(Saved data entries)
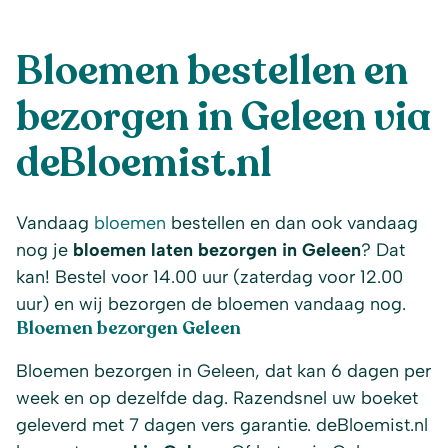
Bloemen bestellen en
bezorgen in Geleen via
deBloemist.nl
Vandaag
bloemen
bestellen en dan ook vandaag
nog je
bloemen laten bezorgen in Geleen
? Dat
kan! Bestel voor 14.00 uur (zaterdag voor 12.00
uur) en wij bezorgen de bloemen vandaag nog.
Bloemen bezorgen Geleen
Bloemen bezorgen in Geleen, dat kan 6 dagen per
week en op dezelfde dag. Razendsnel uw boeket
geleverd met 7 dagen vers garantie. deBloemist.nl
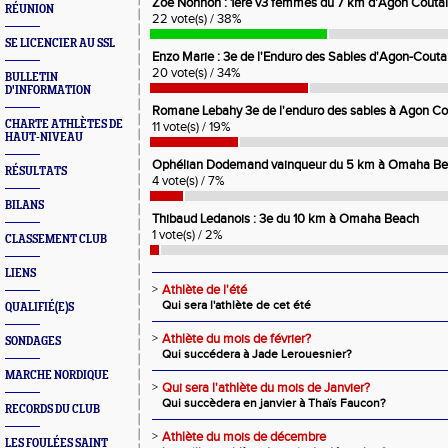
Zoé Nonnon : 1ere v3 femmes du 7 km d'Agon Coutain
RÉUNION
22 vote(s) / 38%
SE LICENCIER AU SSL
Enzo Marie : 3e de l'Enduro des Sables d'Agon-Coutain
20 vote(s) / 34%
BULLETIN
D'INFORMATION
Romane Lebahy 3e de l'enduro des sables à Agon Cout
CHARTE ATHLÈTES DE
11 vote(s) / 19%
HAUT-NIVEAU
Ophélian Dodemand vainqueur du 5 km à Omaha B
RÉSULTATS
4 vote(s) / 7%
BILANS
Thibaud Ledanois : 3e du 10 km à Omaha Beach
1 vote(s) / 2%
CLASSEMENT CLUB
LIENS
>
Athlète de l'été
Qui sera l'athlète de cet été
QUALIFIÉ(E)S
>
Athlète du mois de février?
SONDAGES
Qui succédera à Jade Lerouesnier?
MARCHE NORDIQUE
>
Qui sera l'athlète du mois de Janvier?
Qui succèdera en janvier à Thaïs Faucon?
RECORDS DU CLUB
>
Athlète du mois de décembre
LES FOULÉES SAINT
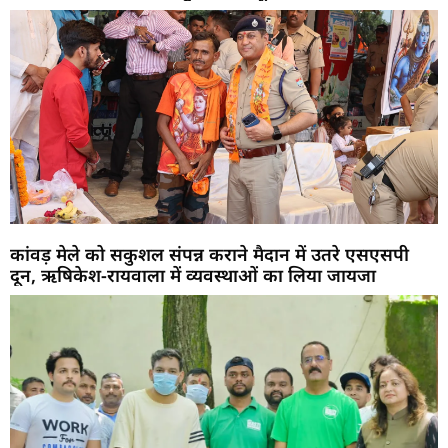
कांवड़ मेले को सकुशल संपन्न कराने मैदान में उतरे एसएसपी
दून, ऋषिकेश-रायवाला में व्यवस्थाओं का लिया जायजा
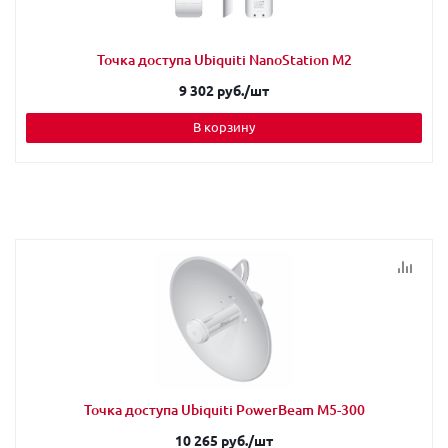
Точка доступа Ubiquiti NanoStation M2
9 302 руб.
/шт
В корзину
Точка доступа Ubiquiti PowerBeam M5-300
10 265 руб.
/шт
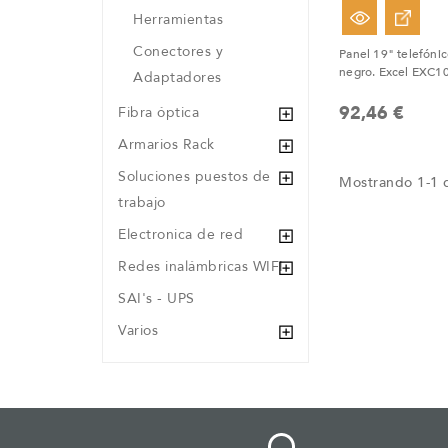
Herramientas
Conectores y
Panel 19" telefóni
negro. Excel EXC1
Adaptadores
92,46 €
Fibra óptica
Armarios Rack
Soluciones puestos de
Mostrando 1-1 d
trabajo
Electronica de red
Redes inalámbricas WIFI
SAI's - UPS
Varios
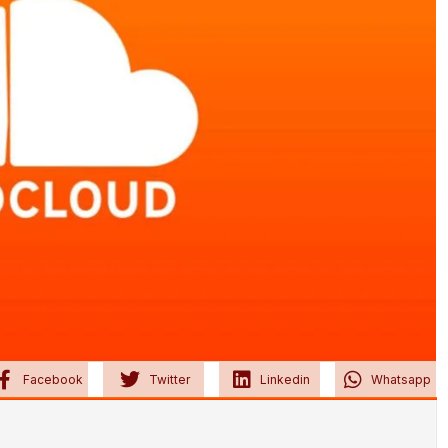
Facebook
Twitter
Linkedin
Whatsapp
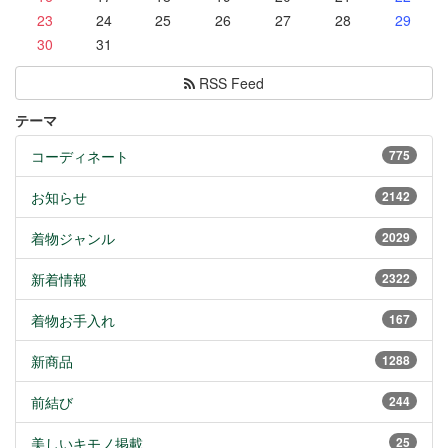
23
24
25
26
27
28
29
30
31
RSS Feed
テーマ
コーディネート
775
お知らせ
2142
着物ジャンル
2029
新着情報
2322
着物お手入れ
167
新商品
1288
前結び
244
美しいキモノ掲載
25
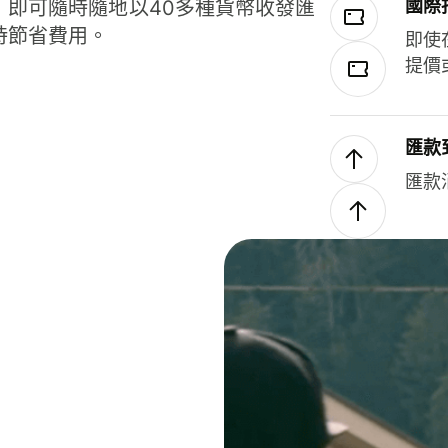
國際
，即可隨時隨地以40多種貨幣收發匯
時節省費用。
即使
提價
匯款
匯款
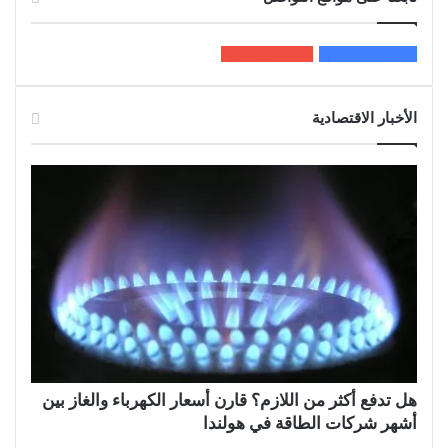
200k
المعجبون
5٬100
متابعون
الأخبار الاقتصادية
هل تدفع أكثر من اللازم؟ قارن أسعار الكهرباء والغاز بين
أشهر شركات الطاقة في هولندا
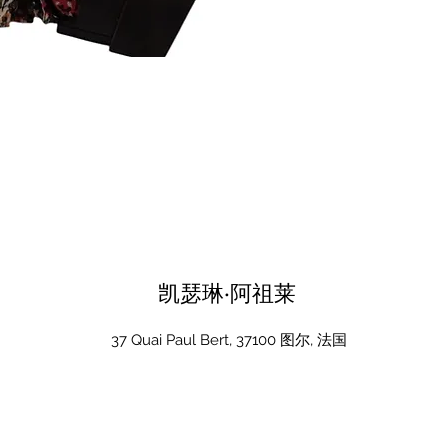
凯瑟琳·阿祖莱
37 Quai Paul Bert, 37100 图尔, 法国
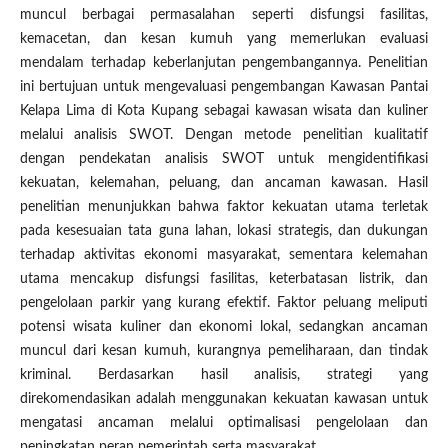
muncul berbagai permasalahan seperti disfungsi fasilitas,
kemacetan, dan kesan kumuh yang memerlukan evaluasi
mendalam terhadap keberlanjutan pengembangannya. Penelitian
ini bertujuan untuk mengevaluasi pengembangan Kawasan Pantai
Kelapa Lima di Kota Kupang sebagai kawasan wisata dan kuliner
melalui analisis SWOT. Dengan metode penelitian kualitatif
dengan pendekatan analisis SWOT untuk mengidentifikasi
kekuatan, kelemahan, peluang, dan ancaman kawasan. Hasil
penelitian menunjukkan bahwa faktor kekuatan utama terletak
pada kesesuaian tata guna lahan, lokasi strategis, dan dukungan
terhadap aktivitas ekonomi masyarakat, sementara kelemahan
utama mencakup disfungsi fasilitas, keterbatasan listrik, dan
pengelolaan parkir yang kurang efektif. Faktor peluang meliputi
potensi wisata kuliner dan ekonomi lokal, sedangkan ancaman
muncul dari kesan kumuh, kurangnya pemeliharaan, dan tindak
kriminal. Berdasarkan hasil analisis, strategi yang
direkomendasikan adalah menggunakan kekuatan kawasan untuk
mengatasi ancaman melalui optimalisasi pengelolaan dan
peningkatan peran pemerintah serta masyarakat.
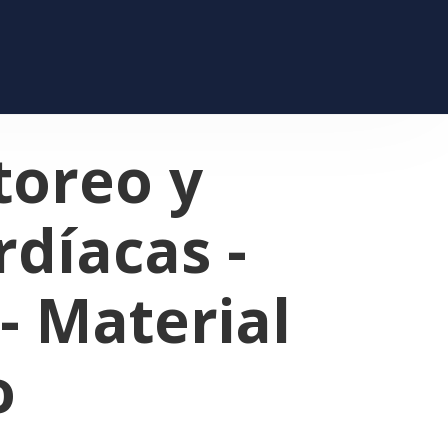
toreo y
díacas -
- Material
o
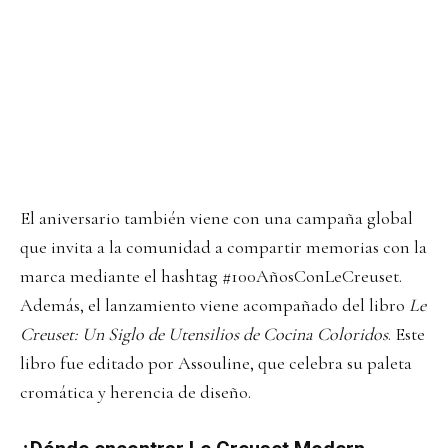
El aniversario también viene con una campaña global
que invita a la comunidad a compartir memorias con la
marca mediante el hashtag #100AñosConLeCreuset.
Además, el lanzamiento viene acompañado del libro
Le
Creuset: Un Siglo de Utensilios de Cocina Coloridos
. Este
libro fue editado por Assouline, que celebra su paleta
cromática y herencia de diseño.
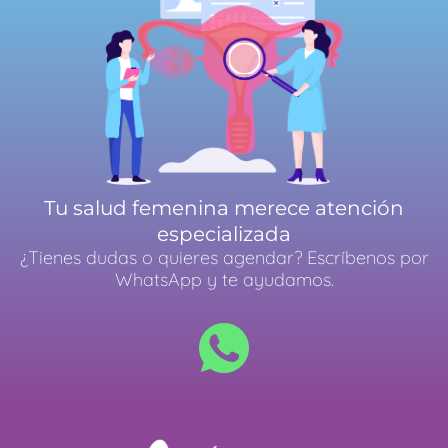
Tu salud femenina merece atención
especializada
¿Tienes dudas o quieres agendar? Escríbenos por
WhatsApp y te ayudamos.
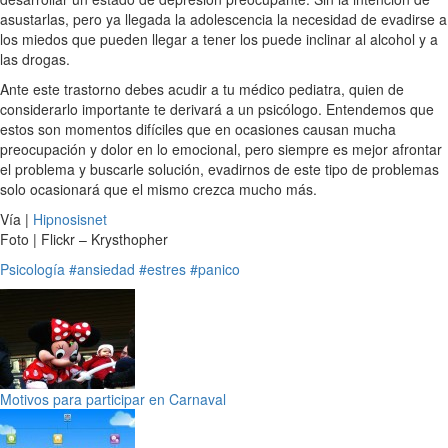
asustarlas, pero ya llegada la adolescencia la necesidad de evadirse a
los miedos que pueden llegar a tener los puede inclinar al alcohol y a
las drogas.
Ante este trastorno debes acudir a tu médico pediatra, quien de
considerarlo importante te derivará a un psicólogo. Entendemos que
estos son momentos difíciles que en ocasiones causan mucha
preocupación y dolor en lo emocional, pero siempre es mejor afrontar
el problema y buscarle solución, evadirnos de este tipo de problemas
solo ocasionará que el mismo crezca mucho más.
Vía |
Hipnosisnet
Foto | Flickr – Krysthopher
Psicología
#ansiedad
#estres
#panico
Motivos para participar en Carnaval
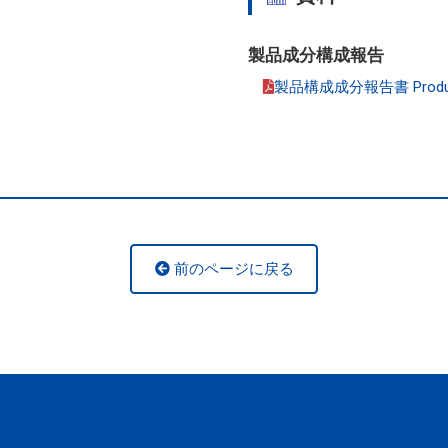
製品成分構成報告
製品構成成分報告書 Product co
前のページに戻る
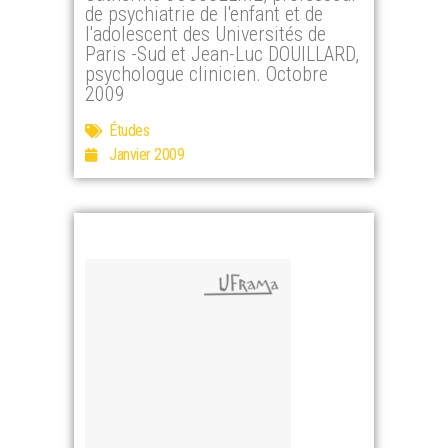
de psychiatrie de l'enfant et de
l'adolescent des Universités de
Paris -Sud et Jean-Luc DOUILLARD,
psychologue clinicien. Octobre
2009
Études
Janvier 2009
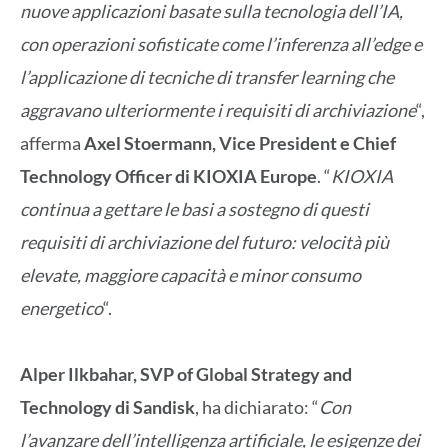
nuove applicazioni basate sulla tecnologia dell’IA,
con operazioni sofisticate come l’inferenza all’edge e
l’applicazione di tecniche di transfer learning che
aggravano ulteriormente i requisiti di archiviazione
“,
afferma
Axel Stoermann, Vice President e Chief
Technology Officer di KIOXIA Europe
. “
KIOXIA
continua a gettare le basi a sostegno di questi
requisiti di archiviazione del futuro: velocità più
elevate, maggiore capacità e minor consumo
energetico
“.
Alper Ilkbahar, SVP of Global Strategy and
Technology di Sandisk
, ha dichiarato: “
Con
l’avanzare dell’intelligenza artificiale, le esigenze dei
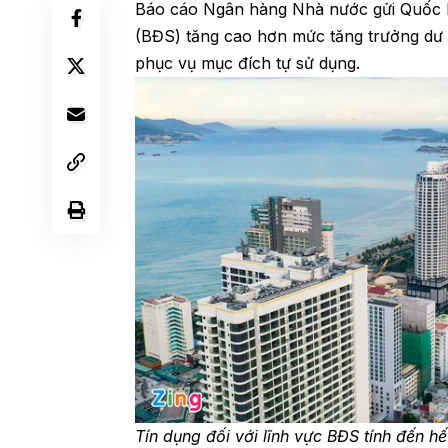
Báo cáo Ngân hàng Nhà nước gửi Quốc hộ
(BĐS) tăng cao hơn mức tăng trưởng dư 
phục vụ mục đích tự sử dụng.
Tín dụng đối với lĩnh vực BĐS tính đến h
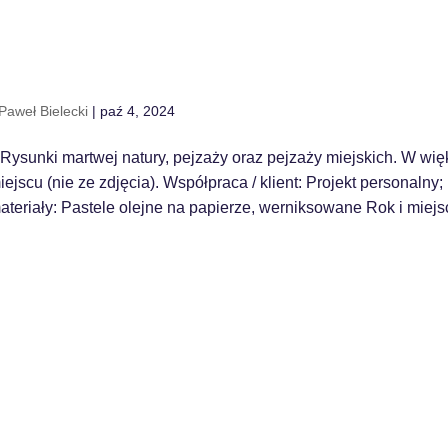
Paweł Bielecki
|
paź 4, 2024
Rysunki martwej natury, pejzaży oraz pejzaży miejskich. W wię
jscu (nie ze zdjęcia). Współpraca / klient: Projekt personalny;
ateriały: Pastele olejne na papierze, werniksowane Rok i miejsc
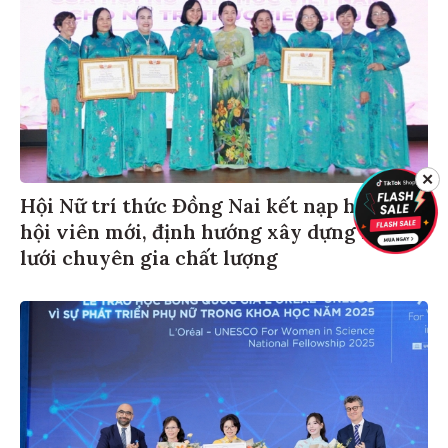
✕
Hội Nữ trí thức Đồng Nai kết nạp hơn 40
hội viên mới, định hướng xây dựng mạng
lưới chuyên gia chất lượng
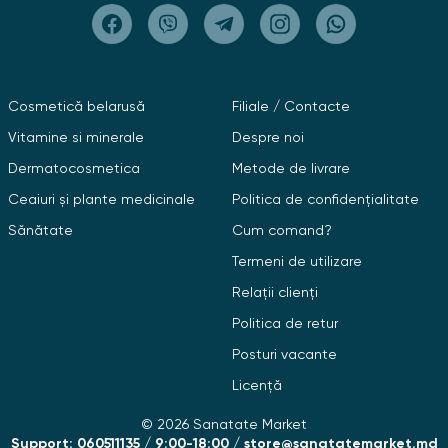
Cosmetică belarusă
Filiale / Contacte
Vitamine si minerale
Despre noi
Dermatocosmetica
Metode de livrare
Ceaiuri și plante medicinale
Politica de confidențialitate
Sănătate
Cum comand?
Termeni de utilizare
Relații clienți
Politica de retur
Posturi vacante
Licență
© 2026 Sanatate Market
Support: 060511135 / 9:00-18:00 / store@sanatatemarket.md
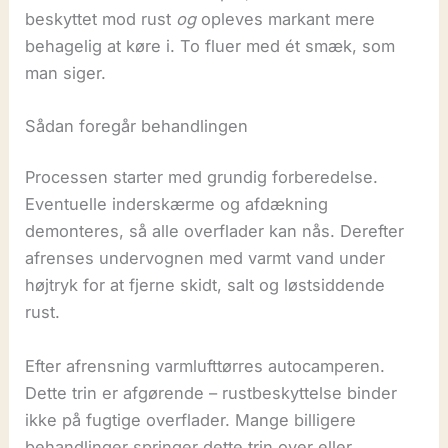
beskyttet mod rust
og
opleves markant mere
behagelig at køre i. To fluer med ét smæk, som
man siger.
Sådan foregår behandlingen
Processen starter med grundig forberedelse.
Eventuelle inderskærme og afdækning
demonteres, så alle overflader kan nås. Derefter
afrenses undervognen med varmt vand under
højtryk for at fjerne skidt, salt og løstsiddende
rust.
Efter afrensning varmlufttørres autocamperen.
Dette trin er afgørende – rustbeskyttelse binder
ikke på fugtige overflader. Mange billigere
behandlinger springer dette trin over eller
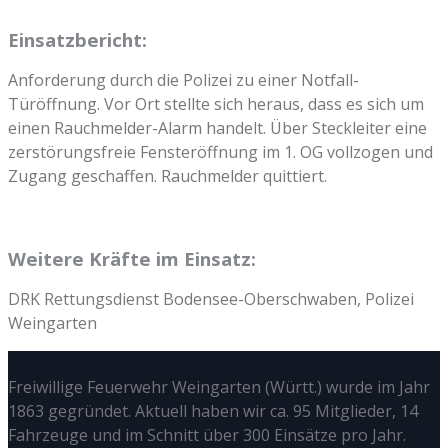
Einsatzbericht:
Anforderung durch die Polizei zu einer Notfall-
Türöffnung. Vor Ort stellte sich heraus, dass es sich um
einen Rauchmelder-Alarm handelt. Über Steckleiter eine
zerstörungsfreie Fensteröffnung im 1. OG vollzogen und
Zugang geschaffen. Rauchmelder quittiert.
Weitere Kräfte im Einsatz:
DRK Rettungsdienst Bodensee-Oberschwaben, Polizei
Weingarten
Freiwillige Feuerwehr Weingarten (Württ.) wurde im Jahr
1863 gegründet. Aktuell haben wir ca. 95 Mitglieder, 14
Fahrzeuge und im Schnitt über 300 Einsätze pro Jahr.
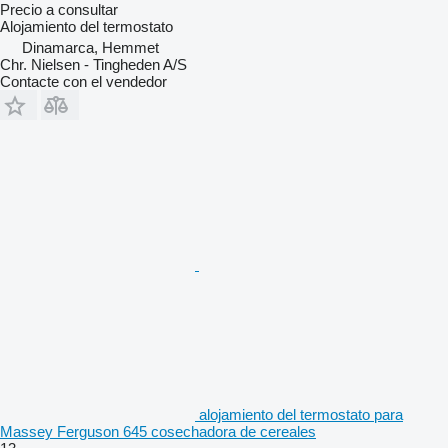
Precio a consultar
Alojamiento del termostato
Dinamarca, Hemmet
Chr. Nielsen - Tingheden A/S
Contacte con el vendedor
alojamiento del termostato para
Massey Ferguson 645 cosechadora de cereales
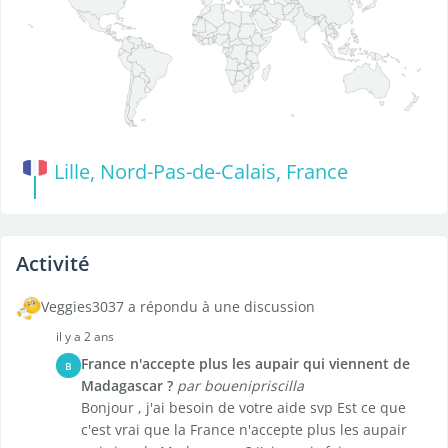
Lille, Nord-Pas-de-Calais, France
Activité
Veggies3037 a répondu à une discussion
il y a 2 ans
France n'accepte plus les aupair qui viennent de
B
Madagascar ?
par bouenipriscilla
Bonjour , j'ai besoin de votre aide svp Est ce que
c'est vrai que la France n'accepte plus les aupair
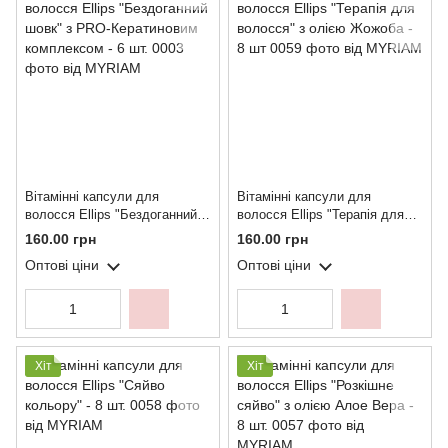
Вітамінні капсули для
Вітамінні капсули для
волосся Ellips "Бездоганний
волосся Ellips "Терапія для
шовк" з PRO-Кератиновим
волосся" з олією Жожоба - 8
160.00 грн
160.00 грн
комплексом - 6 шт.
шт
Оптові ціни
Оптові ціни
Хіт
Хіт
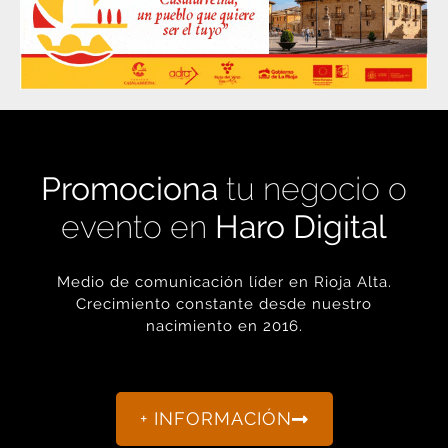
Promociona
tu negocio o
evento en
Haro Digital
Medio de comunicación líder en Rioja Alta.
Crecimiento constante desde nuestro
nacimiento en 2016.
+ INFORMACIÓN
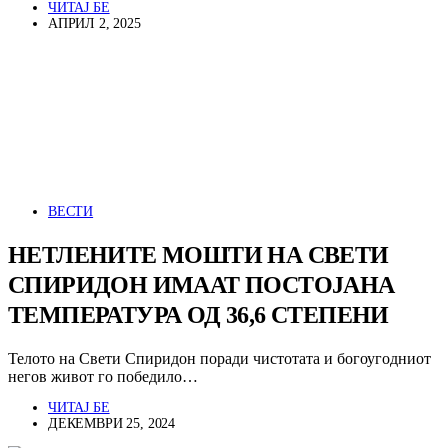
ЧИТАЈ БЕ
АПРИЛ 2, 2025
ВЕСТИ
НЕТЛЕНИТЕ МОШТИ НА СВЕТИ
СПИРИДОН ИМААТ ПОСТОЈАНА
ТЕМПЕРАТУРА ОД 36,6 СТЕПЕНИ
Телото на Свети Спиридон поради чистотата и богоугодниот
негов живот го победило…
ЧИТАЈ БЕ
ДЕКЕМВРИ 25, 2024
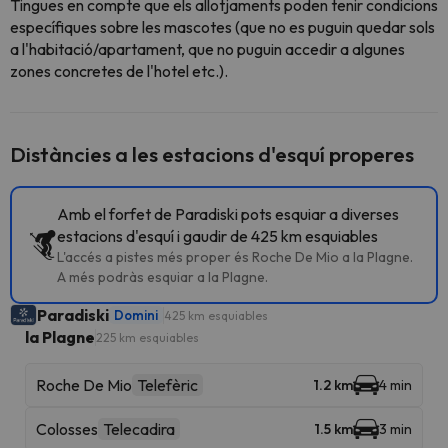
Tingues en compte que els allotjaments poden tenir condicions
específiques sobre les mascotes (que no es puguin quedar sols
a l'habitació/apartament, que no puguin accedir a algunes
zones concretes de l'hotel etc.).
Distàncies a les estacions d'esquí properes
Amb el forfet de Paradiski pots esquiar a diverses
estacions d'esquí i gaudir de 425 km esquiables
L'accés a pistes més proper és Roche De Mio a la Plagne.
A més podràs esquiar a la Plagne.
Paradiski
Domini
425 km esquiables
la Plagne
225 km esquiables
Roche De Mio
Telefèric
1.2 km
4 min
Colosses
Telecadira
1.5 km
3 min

▶ [Description of the task]:
Return every line from the entries above that contains the word "archiviazione".

▶ [Written reply]:
aggravano ulteriormente i requisiti di archiviazione
requisiti di archiviazione del futuro: velocità più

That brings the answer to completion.